In[3]:= AbsoluteTiming[Integrate[x^3/(Exp[x] - 1), {x, 0, Infinity}]]
Out[3]= {15.64583`7.645943600598422, \[Pi]^4/15}
On Friday, March 18, 2011 05:01:46 SigmundV wrote:
> Very weird timings AES is getting. On my cheap Dell Inspiron 1545 (4
> GB RAM, Intel Pentium Dual Core CPU) running Ubuntu 10.10 64-bit I get
>
> In[1]:= AbsoluteTiming[Integrate[x^3/(Exp[x] - 1), {x, 0, Infinity}]]

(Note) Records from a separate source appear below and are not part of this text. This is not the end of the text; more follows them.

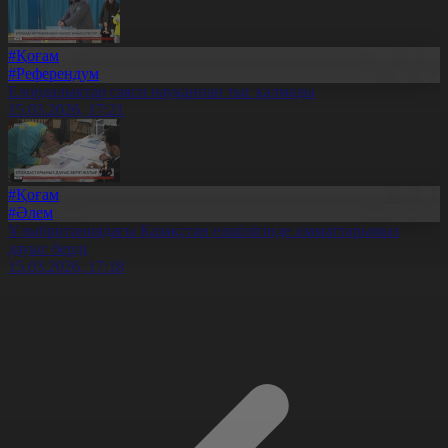
#Қоғам
#Референдум
Елордалықтар саяси науқаннан тыс қалмады
15.03.2026, 17:21
#Қоғам
#Әлем
Ұлыбританиядағы Қазақстан елшілігінде азаматтарымыз
дауыс берді
15.03.2026, 17:18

> Out[1]= {2.659503, \[Pi]^4/15}
>
> with
>
> In[2]:= $Version
> Out[2]= "8.0 for Linux x86 (64-bit) (November 7, 2010)"
>
> This is on the high end of timings posted here, but no surprise given
> my low-end hardware. The timings posted by others using similar
> hardware to AES's points to his specific MacBook Pro being at fault.
>
> It also astonished me that AES is not familiar with the term
> 'antiderivative'. The derivative of the antiderivative is the function
> itself.
>
> /Sigmund
>
>
>
> On Mar 17, 11:30 am, AES <sieg... at stanford.edu> wrote:
> > David Lichtbau notes:
> >
> > > (3) Find the antiderivative. It is
> >
> > > In[22]:= InputForm[Integrate[x^3/(Exp[x] - 1), x]]
> >
> > > Out[22]//InputForm=
> > > -x^4/4 + x^3*Log[1 - E^x] + 3*x^2*PolyLog[2, E^x] -
> > > 6*x*PolyLog[3, E^x] + 6*PolyLog[4, E^x]
> >
> > The original integral shown above is used to evaluate the
> > Stefan-Boltzmann constant sigma in the expression P/A = sigma T^4 fo=
> r
> > total power per unit area radiated by a blackbody surface at temperature
> > T. Physically it represents integrating over all the frequencies or
> > wavelengths coming from the blackbody radiator.
> >
> > I'm not personally familiar with the term "antiderivative" (nor the term
> > "PolyLog" for that matter); but if it means in essence "indefinite
> > integral" then this antiderivative might be used to evaluate the total
> > P/A coming from a _frequency_ or _spectrally_ filtered blackbody source
> > using a flat-topped passband filter.
> >
> > Hmm -- wonder if the thermodynamic or blackbody-radiation communities
> > know about that?
>
>
>